Epitope Analysis of GAD65Ab
The epitopes of GAD65Ab were analyzed as previously described (8). The GAD65/67 chimeric constructs were responsible for the expression of fusion proteins of the N-terminal region (GAD651–95/GAD67102–593), the middle region (GAD671–243/GAD65235–444/GAD67453–593), or the C-terminal region (GAD671–452/GAD65445–585). The levels of epitope-specific GAD65Ab were expressed as relative indices according to the 99th percentile observed in 100 local healthy controls (58 men and 42 women; mean age: 36.5 years). The cutoff values were 0.06 for the GAD67-Ab assay, 0.05 for the GAD65-NAb and GAD65-MAb assays, and 0.03 for the GAD65-CAb assay.

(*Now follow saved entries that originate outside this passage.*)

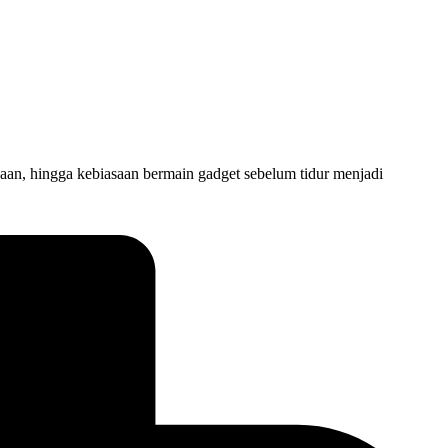
jaan, hingga kebiasaan bermain gadget sebelum tidur menjadi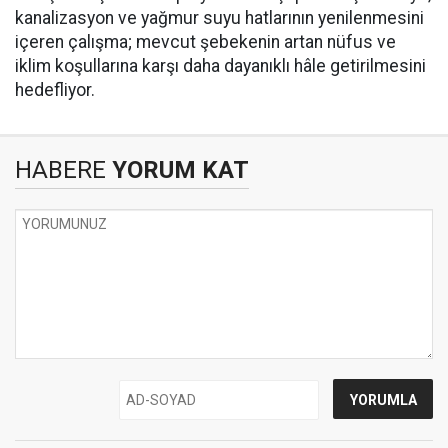
kanalizasyon ve yağmur suyu hatlarının yenilenmesini
içeren çalışma; mevcut şebekenin artan nüfus ve
iklim koşullarına karşı daha dayanıklı hâle getirilmesini
hedefliyor.
HABERE
YORUM KAT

HLA-DR-DQ Genetic Analysis
Genomic DNA was extracted from peripheral blood nucleated cells. The genotypes for HLA-DRB1, HLA-DQA1, and HLA-DQB1 were determined by direct DNA sequencing via amplification of the second exon of each gene, and DR-DQ haplotypes were constructed by the PHASE program as described previously (15). Multiplex PCR amplifications of three HLA loci (HLA-DRB1, HLA-DQA1, and HLA-DQB1) were performed for all patients. For each donor, all HLA amplicons were pooled in a single well in approximately equimolar amounts. The samples from each individual were prepared using the Nextera XT protocol, pooled, and sequenced on a MiSeq instrument with a 2 × 250-bp paired-end cartridge (Illumina). The susceptible HLA haplotypes were DR3 (DRB1*0301-DQA1*0501-DQB1*0201), DR4 (DRB1*0405-DQA1*0303-DQB1*0401), DRB1*0405-DQA1*0301-DQB1*0302, and DR9 (DRB1*0901-DQA1*0303-DQB1*0302) (15, 21–23). The genotypes with a high genetic risk included DR3/3, DR3/9, and DR9/9 (15).
Statistical Analysis
All statistical analyses were performed using SPSS (version 26; SPSS). Two-sided p-values <0.05 were considered statistically significant. Data are presented as the mean ± SD or medians (25th–75th percentile). Categorical variables were compared using Fisher’s exact test or a χ2 test as appropriate. Continuous variables were compared using one-way ANOVA. Nonparametric tests were performed by the Mann–Whitney assay. Binary logistic regression was performed to investigate possible HLA-DQ-DR factors for epitope-specific GAD65Abs. A p-value <0.05 was considered statistically significant.
Results
Patterns of Epitope-Specific GAD65Abs in Young Type 1 Diabetes, Latent Autoimmune Diabetes in Youth, Old Type 1 Diabetes, and Latent Autoimmune Diabetes in Adult Patients
We used three different fragments (C-terminal, middle region, and N-terminal) to detect the GADA epitopes. Of the 586 GADA-positive patients, 100 subjects with GAD67Abs were removed to eliminate confounding factors. GAD65 epitope analysis was performed on 165 young T1D patients, 94 LADY patients, 149 old T1D patients, and 78 LADA patients. No reactivity to any of the epitopes of GAD65 was detected in 24.8%, 26.6%, 23.5%, and 41.0% of samples from young T1D patients, LADY patients, old T1D patients, and LADA patients, respectively. Further epitope analysis results are shown in Table 1. Compared with that in LADA subjects, the frequency of GAD65-CAb was higher in young T1D, LADY, and old T1D subjects (57.6% vs. 33.3%, p < 0.001; 48.9% vs. 33.3%, p < 0.05; and 58.4% vs. 33.3%, p < 0.001, respectively), and the frequency of GAD65-MAb was higher in young T1D and LADY subjects than that in LADA subjects (60.0% vs. 42.3%, p < 0.05; 66.0% vs. 42.3%, p < 0.01, respectively), whereas the frequency of GAD65-NAb was higher in LADA subjects than that in young T1D subjects (20.5% vs. 7.3%, p < 0.01). There was no significant difference among young T1D, LADY, and old T1D subjects in the percentage of the three different epitope-specific GAD65Abs (GAD65-CAb, GAD65-Mab, and GAD65-NAb).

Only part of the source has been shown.